Hash Tables

Arrays let you find things instantly - if you know the index. array[5] is immediate. No searching.

But what if you want to look things up by name instead of number? “What’s Alice’s phone number?” You don’t want to search through every contact.

Hash tables solve this. They turn names into numbers, then use those numbers as array indices. It’s like magic, but it’s actually just math.

The Idea

Imagine a library with 1000 shelves, numbered 0 to 999. Instead of organizing books alphabetically (which requires searching), you use a formula:

  1. Take the book’s title
  2. Run it through a math formula that produces a number 0-999
  3. Put the book on that shelf

When someone wants the book, use the same formula on the title, and you know exactly which shelf to check. No searching!

This formula is called a hash function. The number it produces is called a hash code or hash value.

A Simple Hash Function

Here’s a basic hash function for strings:

unsigned int hash(const char *str, int table_size) {
    unsigned int hash_value = 0;

    while (*str != '\0') {
        hash_value = hash_value * 31 + *str;
        str++;
    }

    return hash_value % table_size;
}

It takes each character, multiplies by 31 (a prime number - it spreads things out better), and adds them up. Then we use modulo to keep the result within our table size.

// With table_size = 10:
hash("Alice", 10);    // Returns some number 0-9
hash("Bob", 10);      // Returns some number 0-9
hash("Charlie", 10);  // Returns some number 0-9

Different strings usually get different hash values. Usually.

The Collision Problem

What happens when two different strings get the same hash value? This is called a collision.

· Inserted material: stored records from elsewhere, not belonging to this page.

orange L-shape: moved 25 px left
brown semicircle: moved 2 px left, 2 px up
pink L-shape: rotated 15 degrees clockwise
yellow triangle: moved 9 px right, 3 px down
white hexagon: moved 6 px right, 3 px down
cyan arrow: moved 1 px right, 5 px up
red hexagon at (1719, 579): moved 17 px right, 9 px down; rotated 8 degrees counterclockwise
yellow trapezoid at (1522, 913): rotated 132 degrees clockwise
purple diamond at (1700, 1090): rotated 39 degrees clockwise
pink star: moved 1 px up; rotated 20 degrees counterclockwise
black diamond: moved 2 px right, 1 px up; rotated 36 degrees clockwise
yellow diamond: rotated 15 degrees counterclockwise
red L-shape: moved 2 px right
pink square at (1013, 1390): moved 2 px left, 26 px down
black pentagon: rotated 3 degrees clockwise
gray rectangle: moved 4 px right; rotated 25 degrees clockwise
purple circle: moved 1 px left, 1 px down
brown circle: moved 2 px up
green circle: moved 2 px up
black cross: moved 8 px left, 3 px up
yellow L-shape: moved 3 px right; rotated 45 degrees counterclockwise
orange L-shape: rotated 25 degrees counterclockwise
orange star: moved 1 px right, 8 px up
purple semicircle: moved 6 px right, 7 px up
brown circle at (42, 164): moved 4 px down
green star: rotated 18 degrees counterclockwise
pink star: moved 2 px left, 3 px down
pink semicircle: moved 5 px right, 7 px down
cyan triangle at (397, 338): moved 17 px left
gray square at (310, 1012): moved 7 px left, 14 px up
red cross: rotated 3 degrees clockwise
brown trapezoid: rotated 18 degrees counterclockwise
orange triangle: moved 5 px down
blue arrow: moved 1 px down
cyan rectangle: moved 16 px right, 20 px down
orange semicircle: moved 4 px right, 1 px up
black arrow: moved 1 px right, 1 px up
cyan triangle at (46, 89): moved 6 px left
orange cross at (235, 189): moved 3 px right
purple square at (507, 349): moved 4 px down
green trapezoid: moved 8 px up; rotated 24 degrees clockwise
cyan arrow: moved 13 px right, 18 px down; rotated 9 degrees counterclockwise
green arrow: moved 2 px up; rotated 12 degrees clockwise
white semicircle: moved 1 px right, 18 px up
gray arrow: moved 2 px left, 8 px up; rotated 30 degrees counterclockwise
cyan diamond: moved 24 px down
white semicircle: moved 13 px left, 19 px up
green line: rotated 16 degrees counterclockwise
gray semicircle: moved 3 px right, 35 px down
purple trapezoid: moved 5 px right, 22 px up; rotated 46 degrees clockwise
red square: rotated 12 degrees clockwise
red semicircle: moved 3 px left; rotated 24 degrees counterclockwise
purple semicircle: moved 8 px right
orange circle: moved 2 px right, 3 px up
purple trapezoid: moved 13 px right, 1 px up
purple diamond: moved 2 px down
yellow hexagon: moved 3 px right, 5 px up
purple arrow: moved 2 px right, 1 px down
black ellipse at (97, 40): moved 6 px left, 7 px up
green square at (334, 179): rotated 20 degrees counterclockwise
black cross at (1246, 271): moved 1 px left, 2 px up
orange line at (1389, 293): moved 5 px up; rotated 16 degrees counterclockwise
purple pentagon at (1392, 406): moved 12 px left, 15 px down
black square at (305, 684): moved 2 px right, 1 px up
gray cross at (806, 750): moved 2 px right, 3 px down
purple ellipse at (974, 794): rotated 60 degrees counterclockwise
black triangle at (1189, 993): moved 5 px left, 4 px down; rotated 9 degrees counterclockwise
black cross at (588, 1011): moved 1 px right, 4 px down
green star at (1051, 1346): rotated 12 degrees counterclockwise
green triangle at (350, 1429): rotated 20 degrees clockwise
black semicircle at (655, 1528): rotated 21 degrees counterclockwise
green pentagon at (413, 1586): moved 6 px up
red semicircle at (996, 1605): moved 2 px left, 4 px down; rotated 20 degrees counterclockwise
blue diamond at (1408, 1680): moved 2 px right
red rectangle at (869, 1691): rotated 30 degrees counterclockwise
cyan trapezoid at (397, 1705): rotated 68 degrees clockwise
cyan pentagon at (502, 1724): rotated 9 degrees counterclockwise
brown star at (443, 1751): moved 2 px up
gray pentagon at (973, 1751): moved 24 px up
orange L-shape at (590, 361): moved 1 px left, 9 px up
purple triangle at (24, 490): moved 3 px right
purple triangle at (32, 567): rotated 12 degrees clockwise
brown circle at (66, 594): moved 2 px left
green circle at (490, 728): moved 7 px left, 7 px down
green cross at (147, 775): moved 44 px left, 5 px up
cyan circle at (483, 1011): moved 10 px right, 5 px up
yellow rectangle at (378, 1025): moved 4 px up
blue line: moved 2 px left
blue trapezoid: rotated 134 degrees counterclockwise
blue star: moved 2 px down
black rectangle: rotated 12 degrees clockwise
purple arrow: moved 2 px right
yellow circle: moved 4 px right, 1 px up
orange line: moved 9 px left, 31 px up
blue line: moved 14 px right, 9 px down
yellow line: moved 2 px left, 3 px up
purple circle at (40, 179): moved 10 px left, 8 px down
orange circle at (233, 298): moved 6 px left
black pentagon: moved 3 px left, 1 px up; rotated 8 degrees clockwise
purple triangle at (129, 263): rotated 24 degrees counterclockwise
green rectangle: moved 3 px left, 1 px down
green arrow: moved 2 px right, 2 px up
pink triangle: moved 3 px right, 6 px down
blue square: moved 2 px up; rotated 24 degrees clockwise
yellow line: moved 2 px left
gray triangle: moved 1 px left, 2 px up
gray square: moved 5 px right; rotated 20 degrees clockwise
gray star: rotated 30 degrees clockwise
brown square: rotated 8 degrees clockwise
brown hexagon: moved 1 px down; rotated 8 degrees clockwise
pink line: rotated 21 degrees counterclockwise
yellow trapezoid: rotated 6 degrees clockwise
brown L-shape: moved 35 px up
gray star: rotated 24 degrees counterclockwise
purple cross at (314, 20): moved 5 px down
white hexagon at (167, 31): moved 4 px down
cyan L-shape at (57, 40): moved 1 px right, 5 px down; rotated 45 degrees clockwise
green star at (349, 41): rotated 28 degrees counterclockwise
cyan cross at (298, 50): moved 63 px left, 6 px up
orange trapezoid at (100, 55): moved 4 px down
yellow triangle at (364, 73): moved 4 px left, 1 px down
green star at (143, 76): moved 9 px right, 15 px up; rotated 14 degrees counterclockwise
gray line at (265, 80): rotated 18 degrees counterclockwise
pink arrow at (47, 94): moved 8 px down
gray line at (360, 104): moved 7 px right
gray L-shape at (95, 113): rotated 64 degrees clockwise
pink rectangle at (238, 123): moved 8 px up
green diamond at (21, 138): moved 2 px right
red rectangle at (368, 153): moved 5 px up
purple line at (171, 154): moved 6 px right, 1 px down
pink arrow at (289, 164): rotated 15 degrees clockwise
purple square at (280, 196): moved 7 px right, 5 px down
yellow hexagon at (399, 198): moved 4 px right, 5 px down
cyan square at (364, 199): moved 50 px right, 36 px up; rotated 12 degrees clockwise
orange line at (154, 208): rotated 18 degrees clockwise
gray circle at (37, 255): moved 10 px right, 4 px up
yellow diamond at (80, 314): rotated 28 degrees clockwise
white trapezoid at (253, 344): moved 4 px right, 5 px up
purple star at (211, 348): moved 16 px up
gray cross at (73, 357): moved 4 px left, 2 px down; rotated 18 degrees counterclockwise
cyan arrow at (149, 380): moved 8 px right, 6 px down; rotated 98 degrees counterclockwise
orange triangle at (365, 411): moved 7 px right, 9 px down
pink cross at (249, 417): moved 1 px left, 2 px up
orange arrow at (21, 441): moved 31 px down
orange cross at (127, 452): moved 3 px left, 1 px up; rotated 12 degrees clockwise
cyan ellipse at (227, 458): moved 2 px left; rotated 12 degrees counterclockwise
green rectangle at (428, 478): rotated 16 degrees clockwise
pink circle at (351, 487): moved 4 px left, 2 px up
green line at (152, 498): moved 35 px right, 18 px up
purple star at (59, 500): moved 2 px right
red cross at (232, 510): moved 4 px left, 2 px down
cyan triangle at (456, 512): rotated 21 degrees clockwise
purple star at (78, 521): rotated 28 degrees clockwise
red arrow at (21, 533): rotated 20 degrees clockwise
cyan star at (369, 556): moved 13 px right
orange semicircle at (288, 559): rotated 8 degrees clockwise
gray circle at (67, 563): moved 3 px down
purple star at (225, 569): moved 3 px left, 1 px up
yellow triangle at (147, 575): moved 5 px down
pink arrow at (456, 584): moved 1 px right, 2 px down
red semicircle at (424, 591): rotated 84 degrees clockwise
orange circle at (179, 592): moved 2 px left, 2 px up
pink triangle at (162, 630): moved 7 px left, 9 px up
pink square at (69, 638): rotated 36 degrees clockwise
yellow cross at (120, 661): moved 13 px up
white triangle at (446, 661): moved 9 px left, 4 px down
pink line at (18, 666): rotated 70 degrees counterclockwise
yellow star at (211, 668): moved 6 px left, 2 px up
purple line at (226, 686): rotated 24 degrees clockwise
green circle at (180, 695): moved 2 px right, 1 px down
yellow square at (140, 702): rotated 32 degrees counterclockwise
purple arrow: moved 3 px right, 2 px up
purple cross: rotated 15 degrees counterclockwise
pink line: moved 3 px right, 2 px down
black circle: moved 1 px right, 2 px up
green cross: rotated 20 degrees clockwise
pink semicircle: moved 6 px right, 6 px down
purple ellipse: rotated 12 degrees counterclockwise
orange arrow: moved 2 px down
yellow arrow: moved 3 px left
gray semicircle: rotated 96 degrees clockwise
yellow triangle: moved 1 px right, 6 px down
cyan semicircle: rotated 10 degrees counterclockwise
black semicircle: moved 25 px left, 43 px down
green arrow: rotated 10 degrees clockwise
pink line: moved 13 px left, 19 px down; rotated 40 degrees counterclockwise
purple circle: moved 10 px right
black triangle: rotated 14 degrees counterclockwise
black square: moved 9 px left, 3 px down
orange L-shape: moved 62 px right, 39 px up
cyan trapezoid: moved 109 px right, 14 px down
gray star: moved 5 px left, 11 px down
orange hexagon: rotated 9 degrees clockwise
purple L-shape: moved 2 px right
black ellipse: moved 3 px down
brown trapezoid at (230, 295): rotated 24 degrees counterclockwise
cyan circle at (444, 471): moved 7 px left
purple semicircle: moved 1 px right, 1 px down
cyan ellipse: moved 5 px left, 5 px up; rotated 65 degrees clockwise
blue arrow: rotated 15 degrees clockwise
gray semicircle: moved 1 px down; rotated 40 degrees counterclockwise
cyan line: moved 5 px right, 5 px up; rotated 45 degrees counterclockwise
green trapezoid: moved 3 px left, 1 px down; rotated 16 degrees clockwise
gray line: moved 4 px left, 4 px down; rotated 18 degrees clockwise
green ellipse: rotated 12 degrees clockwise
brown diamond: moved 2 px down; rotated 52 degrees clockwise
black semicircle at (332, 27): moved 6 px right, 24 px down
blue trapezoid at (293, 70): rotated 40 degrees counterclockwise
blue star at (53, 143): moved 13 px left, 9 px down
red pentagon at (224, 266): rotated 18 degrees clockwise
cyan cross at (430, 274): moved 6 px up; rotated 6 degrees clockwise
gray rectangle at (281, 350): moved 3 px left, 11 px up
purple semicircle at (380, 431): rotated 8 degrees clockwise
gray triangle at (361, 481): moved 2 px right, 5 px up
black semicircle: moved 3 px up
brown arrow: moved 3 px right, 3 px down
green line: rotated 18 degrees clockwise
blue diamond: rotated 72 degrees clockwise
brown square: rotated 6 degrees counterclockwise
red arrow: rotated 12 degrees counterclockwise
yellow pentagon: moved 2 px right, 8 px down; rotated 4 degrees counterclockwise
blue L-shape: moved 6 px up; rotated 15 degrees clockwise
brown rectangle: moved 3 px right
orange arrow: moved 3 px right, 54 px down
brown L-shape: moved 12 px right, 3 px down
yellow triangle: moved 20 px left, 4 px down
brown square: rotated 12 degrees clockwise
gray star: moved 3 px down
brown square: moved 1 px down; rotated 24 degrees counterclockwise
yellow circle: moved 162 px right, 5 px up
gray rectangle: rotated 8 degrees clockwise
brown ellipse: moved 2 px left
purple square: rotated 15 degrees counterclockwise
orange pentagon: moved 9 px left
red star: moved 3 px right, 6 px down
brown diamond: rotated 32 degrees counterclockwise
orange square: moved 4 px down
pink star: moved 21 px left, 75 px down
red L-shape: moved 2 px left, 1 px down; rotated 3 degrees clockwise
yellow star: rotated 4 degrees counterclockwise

It’s like two people having the same phone number. Can’t happen, right? Well, in hash tables, it can.

hash("cat", 10);  // Might return 3
hash("act", 10);  // Might also return 3!

We need a way to handle this.

Solution 1: Chaining

Put a linked list at each slot. If multiple items hash to the same slot, they all live in that slot’s list. In this example, Alice and Alex both hashed to index 1, so they’re chained together. Charlie, Carol, and Chris all hashed to index 4.

A hash table with 5 visible indices. Index 0 is empty. Index 1 contains Alice pointing to Alex (a chain of 2). Index 2 is empty. Index 3 contains just Bob. Index 4 contains Charlie pointing to Carol pointing to Chris (a chain of 3). When multiple items hash to the same index, they form a linked list at that slot.

When looking up a value, hash to find the slot, then search the linked list.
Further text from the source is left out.